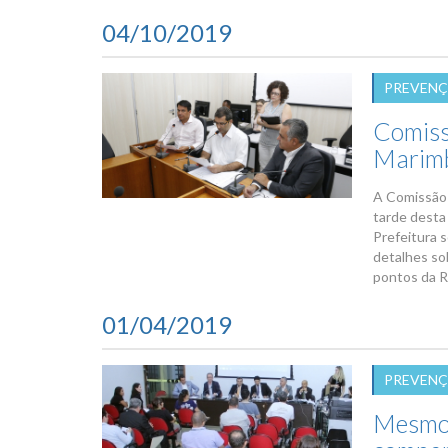
04/10/2019
PREVENÇ
Comiss
Marimb
A Comissão 
tarde desta
Prefeitura 
detalhes so
pontos da R
01/04/2019
PREVENÇ
Mesmo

----------

Print all the records again exactly; do not include any picture.

(Finished exercise):
04/10/2019
PREVENÇ
Comiss
Marimb
A Comissão 
tarde desta
Prefeitura 
detalhes so
pontos da R
01/04/2019
PREVENÇ
Mesmo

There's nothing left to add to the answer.